━━ Entries shown ━━

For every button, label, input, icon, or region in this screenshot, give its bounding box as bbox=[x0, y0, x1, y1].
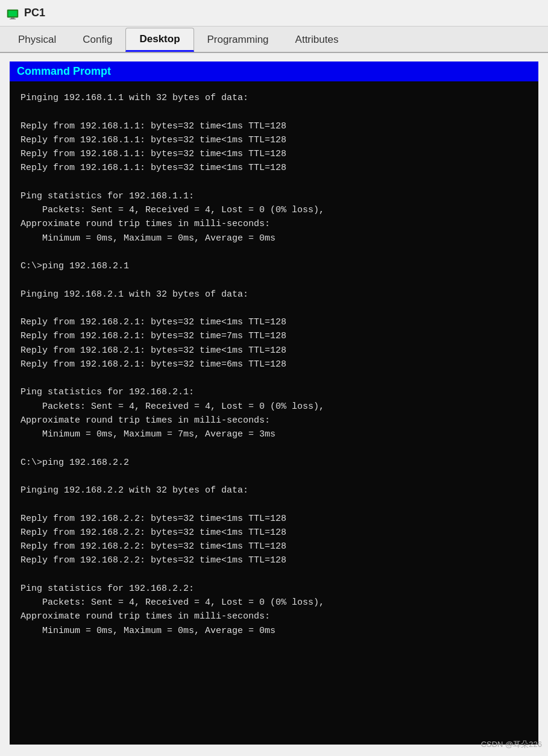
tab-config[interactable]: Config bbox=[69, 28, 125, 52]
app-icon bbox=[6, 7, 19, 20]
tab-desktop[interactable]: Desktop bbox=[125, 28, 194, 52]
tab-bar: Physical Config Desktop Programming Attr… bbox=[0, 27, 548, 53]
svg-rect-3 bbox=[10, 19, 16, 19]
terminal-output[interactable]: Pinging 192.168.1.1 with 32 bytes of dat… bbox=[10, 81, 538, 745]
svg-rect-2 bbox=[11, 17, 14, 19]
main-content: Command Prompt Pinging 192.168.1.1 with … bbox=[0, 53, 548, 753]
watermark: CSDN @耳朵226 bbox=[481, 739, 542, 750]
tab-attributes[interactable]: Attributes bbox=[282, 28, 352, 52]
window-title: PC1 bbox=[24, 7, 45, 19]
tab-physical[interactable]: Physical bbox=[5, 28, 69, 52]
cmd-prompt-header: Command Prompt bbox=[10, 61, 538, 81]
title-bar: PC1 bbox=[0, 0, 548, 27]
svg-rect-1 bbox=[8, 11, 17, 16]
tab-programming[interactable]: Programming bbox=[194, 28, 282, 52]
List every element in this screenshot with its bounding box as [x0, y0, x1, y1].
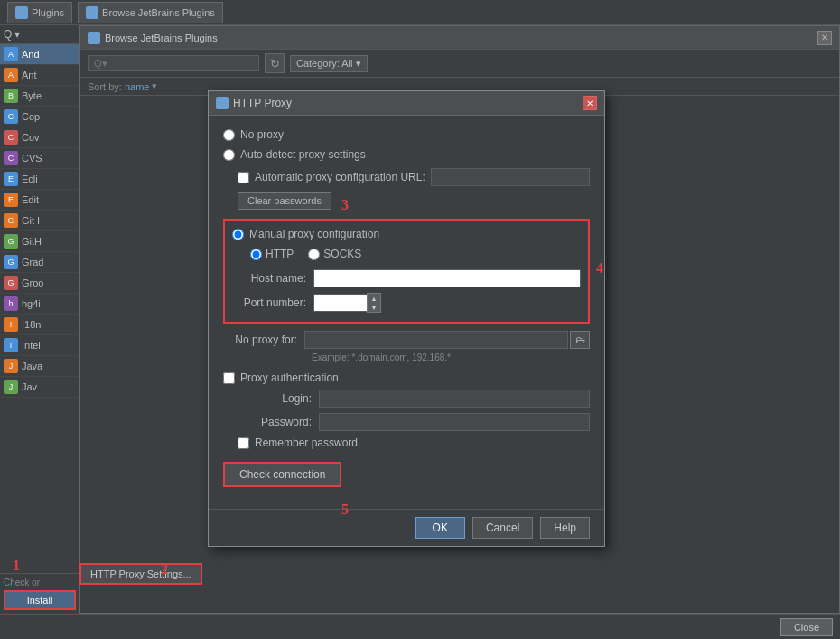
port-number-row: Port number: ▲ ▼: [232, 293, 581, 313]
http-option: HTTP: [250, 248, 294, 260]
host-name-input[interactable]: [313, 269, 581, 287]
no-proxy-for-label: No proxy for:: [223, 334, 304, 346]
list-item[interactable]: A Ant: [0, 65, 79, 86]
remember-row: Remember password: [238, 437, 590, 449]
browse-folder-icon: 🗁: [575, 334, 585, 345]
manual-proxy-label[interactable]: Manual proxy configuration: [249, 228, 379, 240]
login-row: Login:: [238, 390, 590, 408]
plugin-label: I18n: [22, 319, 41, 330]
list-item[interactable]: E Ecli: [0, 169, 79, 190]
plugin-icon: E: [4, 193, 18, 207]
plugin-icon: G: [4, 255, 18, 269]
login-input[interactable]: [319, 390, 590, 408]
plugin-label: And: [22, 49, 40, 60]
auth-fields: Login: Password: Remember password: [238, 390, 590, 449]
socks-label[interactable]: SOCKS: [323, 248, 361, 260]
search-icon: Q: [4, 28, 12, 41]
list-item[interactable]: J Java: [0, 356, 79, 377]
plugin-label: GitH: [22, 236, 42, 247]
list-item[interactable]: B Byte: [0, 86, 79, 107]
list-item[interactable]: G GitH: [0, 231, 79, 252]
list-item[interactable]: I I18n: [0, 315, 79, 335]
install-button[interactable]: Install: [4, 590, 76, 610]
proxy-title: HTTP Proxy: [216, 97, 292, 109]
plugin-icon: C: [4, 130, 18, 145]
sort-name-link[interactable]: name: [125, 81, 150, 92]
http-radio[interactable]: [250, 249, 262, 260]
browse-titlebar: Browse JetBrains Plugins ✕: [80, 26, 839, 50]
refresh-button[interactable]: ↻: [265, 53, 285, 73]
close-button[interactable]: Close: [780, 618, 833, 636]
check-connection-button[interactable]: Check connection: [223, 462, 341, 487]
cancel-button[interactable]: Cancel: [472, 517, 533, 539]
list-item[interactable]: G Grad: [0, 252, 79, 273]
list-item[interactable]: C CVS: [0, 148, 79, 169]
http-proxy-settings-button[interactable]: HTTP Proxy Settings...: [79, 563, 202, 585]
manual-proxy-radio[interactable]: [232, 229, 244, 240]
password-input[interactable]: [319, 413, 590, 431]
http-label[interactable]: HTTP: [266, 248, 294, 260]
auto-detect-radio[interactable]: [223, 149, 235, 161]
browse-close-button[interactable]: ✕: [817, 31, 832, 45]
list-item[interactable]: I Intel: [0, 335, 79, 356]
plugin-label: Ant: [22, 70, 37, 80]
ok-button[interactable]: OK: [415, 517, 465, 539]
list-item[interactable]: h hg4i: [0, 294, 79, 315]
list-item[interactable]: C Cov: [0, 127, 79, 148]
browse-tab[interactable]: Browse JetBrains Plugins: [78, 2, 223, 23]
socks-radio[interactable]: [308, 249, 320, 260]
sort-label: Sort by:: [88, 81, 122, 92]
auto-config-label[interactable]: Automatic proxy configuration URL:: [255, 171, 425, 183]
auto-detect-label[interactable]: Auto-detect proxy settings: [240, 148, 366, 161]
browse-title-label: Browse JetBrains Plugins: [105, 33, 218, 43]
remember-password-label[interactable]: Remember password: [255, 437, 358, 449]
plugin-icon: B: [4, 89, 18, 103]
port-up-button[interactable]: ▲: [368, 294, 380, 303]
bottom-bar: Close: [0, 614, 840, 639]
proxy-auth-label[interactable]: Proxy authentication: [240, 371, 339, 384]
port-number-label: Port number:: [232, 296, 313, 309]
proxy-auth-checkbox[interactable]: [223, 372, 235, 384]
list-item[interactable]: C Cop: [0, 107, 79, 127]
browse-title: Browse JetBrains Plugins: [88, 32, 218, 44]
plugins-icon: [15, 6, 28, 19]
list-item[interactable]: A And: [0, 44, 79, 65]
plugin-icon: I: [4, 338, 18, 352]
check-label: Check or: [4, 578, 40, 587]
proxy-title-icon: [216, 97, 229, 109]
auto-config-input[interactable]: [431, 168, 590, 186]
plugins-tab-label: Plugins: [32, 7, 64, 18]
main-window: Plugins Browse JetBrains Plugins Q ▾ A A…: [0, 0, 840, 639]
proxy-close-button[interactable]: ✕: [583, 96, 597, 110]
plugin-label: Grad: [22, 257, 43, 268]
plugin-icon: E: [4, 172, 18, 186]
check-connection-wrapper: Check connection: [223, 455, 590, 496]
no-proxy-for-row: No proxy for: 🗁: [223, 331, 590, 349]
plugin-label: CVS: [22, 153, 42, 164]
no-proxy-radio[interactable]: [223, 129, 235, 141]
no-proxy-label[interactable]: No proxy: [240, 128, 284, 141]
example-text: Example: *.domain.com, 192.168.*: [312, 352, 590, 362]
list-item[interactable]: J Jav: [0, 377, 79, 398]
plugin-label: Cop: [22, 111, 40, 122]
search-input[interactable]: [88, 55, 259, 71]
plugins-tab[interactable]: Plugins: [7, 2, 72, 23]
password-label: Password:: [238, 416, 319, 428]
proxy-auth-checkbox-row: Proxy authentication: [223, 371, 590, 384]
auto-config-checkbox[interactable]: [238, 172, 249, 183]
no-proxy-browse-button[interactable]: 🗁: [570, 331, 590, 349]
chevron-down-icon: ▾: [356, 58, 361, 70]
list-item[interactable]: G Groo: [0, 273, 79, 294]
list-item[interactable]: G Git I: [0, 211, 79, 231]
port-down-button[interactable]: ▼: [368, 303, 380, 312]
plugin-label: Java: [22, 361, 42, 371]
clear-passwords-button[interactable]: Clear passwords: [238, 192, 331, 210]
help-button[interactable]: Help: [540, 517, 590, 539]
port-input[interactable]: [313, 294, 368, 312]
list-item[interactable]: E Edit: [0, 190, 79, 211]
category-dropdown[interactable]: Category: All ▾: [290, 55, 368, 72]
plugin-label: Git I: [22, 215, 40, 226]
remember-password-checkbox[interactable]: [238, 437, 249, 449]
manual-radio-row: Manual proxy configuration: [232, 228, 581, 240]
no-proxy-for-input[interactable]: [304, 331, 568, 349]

━━━
━━ Entries shown ━━

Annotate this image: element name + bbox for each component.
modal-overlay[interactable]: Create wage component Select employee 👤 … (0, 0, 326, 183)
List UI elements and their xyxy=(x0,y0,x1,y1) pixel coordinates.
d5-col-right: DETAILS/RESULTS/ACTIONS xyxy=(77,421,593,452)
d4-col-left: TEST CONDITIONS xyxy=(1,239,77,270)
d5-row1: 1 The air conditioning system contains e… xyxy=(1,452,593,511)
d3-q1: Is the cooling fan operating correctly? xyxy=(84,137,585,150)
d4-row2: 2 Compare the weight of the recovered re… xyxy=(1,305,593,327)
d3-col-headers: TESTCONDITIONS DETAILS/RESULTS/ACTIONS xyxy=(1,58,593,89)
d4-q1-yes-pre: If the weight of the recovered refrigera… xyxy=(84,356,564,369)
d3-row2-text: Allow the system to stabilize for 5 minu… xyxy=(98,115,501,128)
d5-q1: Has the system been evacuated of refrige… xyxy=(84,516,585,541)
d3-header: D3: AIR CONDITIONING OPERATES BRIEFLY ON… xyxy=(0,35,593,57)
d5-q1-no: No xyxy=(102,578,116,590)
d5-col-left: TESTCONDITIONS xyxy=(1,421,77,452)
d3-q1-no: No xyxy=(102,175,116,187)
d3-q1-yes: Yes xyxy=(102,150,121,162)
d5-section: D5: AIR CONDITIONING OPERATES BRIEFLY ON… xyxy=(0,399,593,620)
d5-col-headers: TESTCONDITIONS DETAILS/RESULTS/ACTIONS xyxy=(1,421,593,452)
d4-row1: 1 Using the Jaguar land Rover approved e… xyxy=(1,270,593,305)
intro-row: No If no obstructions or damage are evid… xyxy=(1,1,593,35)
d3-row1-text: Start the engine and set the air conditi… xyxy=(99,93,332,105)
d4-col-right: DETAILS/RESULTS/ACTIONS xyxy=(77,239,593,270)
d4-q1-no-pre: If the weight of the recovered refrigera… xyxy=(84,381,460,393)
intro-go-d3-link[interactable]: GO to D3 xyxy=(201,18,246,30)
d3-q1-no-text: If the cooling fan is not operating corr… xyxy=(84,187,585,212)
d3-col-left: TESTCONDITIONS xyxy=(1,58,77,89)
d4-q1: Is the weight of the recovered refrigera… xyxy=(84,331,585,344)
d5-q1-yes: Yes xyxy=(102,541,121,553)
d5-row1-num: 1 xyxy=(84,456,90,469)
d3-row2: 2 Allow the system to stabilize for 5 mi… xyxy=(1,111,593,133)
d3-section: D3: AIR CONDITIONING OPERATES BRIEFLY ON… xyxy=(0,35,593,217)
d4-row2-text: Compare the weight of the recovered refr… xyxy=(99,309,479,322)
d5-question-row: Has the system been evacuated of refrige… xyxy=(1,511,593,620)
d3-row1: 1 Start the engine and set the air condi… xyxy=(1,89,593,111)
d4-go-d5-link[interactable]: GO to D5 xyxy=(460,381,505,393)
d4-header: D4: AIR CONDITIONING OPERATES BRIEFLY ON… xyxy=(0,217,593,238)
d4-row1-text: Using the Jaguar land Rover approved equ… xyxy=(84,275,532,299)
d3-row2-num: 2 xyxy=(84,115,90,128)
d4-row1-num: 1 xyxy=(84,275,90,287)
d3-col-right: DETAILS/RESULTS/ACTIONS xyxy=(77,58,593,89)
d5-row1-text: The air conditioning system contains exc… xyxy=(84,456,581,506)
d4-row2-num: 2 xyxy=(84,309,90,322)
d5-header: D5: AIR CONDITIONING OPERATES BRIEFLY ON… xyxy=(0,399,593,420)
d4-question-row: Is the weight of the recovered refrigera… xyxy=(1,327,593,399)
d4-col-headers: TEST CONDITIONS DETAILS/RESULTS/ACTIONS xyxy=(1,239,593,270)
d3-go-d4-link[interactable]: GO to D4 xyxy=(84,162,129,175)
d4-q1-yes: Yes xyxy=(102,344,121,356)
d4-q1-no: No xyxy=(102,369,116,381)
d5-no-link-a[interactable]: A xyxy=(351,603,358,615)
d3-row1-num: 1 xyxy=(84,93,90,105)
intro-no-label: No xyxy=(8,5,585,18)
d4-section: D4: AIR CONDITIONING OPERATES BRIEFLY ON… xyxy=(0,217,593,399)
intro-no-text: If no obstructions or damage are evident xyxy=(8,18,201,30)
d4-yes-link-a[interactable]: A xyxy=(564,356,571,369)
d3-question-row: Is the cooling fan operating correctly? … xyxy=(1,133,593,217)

━━━
━━ Entries shown ━━

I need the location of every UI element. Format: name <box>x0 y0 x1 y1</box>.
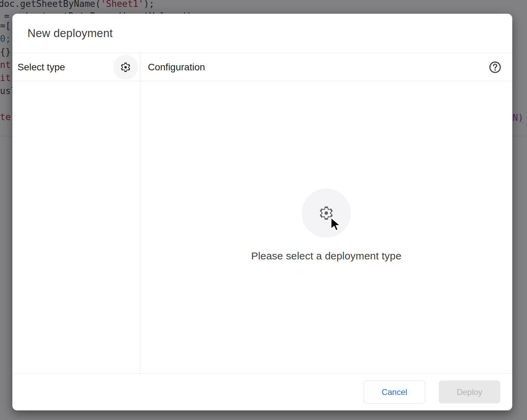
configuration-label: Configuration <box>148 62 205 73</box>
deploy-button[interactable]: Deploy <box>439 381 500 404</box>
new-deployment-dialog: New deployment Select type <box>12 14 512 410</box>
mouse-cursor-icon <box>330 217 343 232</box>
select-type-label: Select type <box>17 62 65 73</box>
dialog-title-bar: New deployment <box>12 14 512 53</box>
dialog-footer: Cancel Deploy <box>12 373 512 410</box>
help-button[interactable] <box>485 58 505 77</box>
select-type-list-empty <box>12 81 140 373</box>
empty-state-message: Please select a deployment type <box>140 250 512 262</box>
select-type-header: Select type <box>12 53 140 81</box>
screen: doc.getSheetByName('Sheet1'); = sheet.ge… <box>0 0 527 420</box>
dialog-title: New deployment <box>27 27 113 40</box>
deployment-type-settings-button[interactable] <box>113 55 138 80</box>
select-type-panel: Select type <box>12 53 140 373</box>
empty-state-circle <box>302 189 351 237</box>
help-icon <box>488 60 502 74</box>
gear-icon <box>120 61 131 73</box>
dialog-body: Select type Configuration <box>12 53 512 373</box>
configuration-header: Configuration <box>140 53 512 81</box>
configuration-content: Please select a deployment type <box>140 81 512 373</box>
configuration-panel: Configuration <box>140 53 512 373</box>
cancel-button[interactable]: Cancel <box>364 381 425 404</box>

━━━

-- Activity --
Copy each line of the entries that includes the word "port".

-- Written answer --
port-number-row: Port number: ▲ ▼: [232, 293, 581, 313]
port-up-button[interactable]: ▲: [368, 294, 380, 303]
port-number-label: Port number:: [232, 296, 313, 309]
port-down-button[interactable]: ▼: [368, 303, 380, 312]
port-input[interactable]: [313, 294, 368, 312]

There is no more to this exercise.